# Bilinear Approach to Bochner-Riesz Conjecture in Two Dimensions

In some old lecture notes on the Restriction and Kakeya conjectures (Notes 5, specifically), Terence Tao gives a proof of the restriction conjecture (for the sphere) in two dimensions via a bilinear argument. Specifically, he proves the weak-type estimate $$\|\widehat{\chi_{\Omega}d\sigma}\|_{L^{q}(\mathbb{R}^{2})}\lesssim |\Omega|^{1/p},$$ where $\Omega\subset S^{1}$ and $q>4$, $q=3p'$.

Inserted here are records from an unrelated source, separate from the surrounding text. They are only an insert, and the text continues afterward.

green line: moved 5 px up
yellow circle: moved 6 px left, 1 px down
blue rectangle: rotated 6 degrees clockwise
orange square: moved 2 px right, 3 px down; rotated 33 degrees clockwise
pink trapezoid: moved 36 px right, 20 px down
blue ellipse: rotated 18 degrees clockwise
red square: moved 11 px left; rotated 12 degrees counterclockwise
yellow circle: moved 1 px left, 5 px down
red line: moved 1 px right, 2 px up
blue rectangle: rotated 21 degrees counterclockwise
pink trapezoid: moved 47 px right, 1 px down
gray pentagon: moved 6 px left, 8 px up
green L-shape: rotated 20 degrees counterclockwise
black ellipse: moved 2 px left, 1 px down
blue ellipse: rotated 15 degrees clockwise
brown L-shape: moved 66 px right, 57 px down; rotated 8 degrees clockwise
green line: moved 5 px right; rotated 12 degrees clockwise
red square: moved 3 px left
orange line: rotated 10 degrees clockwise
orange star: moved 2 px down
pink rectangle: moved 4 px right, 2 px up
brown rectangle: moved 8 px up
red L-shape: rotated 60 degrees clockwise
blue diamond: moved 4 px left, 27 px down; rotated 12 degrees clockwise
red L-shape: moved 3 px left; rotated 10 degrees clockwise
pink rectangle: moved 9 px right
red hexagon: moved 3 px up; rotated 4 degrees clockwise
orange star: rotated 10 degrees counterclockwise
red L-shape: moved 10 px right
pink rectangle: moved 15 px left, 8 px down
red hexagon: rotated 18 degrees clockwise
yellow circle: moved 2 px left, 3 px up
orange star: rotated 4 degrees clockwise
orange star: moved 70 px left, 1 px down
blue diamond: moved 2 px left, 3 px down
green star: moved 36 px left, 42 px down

Briefly, the idea is to square the above estimate, and instead consider estimates for the bilinear quantities $\|\widehat{fd\sigma}\widehat{gd\sigma}\|_{L^{\infty}(\mathbb{R}^{2})}$ and $\|\widehat{fd\sigma}\widehat{gd\sigma}\|_{L^{2}(\mathbb{R}^{2})}$, where $f,g$ are functions on $S^{1}$. The first is trivial. The second is proven by first showing that if $f,g$ are supported on distinct $\theta$-arcs with separation $\sim\theta$, then $$\|\widehat{fd\sigma}\widehat{gd\sigma}\|_{L^{2}(\mathbb{R}^{2})}\lesssim\theta^{-1/2}\|f\|_{L^{2}(S^{1})}\|g\|_{L^{2}(S^{1})}$$ To exploit this estimate, he then introduces a Whitney decomposition of $S^{1}$ into dyadic arcs, defining distinct arcs $I\simeq J$ if $I$ and $J$ belong to the same generation $A_{n}$, are not adjacent, but their parents are. From the observation $$\widehat{\chi_{\Omega}d\sigma}\widehat{\chi_{\Omega}d\sigma}=\sum_{n>1}\sum_{I,J\in A_{n}: I\sim J}\widehat{\chi_{\Omega}d\sigma_{I}}\widehat{\chi_{\Omega}d\sigma_{J}}$$ one obtains via almost orthogonality that $$\|\sum_{I,J\in A_{n} : I\sim J}\widehat{\chi_{\Omega}d\sigma_{I}}\widehat{\chi_{\Omega}d\sigma_{J}}\|_{L^{2}(\mathbb{R}^{2})}\lesssim\left(\sum_{I,J\in A_{n} : I\sim J}\|\widehat{\chi_{\Omega}d\sigma}\widehat{\chi_{\Omega}d\sigma_{J}}\|_{L^{2}(\mathbb{R}^{2})}^{2}\right)^{1/2}\lesssim 2^{n/2}\left(\sum_{I,J\in A_{n} : I\sim J}|\Omega\cap I||\Omega\cap J|\right)^{1/2}$$ One concludes by Holder's inequality and summing over $n$.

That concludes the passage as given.